知識の源泉は理性ではなく、もっぱら感覚的経験にあるとする哲学上の立場。生得観念を否定した17・18世紀イギリス経験論( F =ベーコン・ロック・バークリー・ヒューム)が代表的。

知識の源泉を経験,ことに感覚的経験に求める哲学的立場で,知識の源泉を理性に求める理性論,合理論と対立する。古代ではソフィストたち,ストア学派,エピクロス学派などがこの傾向に属し,プラトン,アリストテレスの理性的立場と対立し,中世ではオッカム,R.ベーコンなどにこの傾向が部分的にみられたが,いわゆるヨーロッパ大陸の理性論と対立して経験論の立場が明確に主張されたのは,17世紀末から18世紀にかけてのJ.ロック,G.バークリー,D.ヒュームなどのイギリス経験論においてである。
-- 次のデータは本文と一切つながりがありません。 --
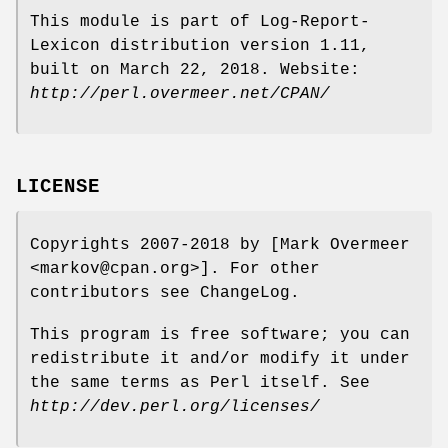
This module is part of Log-Report-
Lexicon distribution version 1.11,
built on March 22, 2018. Website:
http://perl.overmeer.net/CPAN/
LICENSE
Copyrights 2007-2018 by [Mark Overmeer
<markov@cpan.org>]. For other
contributors see ChangeLog.
This program is free software; you can
redistribute it and/or modify it under
the same terms as Perl itself. See
http://dev.perl.org/licenses/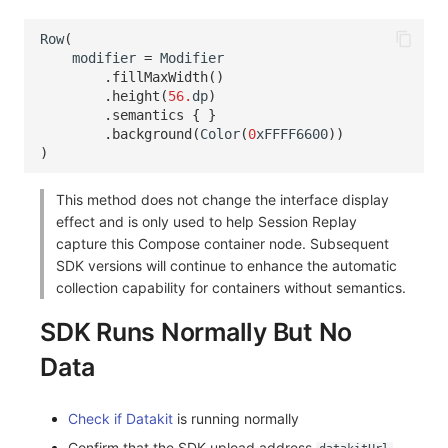
Row
(
modifier
=
Modifier
.
fillMaxWidth
()
.
height
(
56.
dp
)
.
semantics
{
}
.
background
(
Color
(
0
xFFFF6600
))
)
This method does not change the interface display
effect and is only used to help Session Replay
capture this Compose container node. Subsequent
SDK versions will continue to enhance the automatic
collection capability for containers without semantics.
SDK Runs Normally But No
Data
Check if Datakit
is running normally
Confirm that the SDK upload address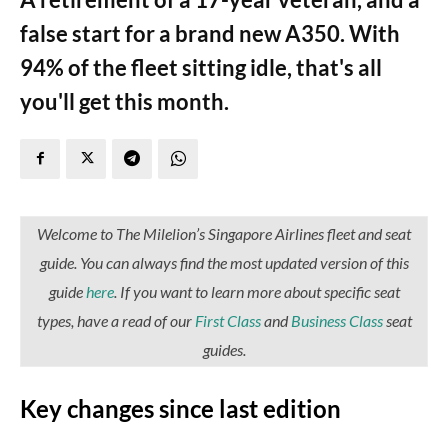
false start for a brand new A350. With
94% of the fleet sitting idle, that's all
you'll get this month.
Welcome to The Milelion’s Singapore Airlines fleet and seat
guide. You can always find the most updated version of this
guide
here
. I
f you want to learn more about specific seat
types, have a read of our
First Class
and
Business Class
seat
guides.
Key changes since last edition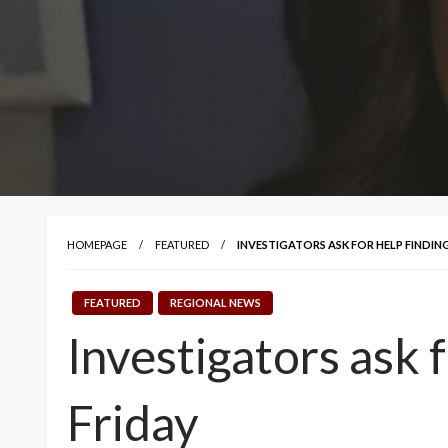
HOMEPAGE
FEATURED
INVESTIGATORS ASK FOR HELP FINDING
FEATURED
REGIONAL NEWS
Investigators ask 
Friday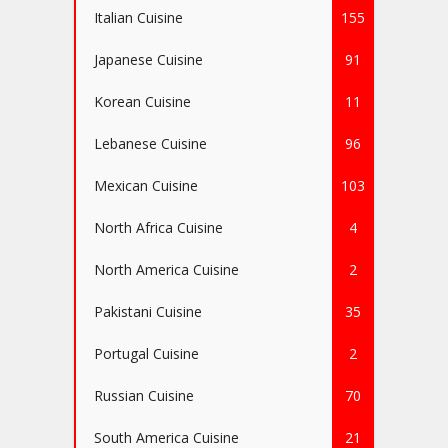
Italian Cuisine
155
Japanese Cuisine
91
Korean Cuisine
11
Lebanese Cuisine
96
Mexican Cuisine
103
North Africa Cuisine
4
North America Cuisine
2
Pakistani Cuisine
35
Portugal Cuisine
2
Russian Cuisine
70
South America Cuisine
21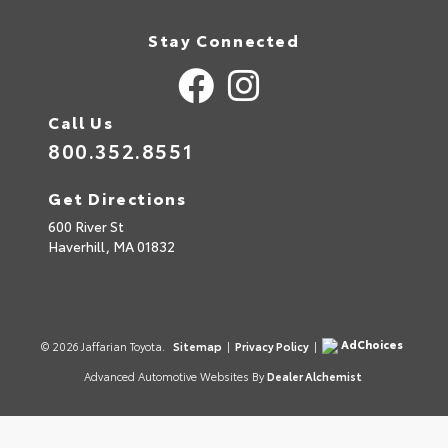
Stay Connected
Call Us
800.352.8551
Get Directions
600 River St
Haverhill,
MA
01832
AdChoices
© 2026 Jaffarian Toyota.
Sitemap
|
Privacy Policy
|
Advanced Automotive Websites By
Dealer Alchemist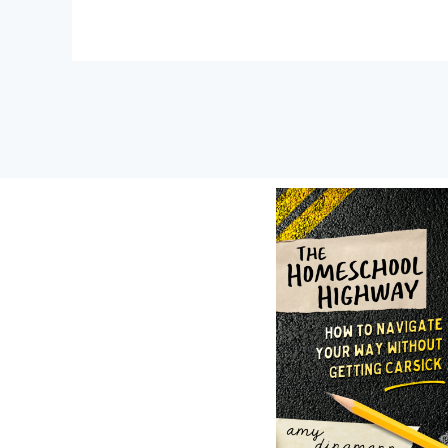
Post
navigation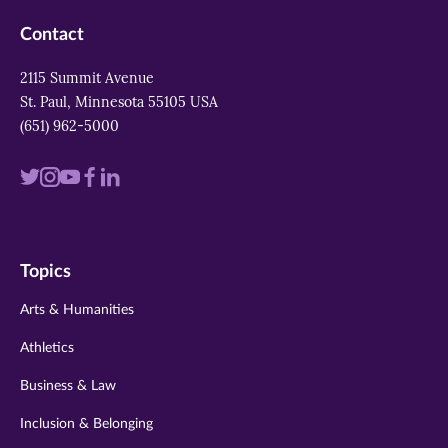
Contact
2115 Summit Avenue
St. Paul, Minnesota 55105 USA
(651) 962-5000
Visit
Visit
Visit
Visit
Visit
us
us
us
us
us
on
on
on
on
on
Topics
twitter
instagram
youtube
facebook
linkedin
Arts & Humanities
Athletics
Business & Law
Inclusion & Belonging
ロックはデカルトの生得観念を否定していわゆるタブラ・ラサ(白紙)説を主張し,バークリーは抽象観念を否定して「存在は知覚すること」であると主張し,ヒュームは抽象観念を批判して観念の起源を感覚印象に求めた。またJ. S.ミルにもこの傾向が認められる。このイギリス経験論はヨーロッパ大陸の唯物論,実証主義と結びつくにいたり,フランスではボルテール,D.ディドロ,J.ダランベールなどの啓蒙主義,ドイツではR.アベナリウス,E.マッハなどの実証主義に影響を与え,さらに現代では19世紀のいわゆる思弁的哲学に対する批判との関連において再評価され,論理実証主義,プラグマティズム,分析哲学に影響を与えている。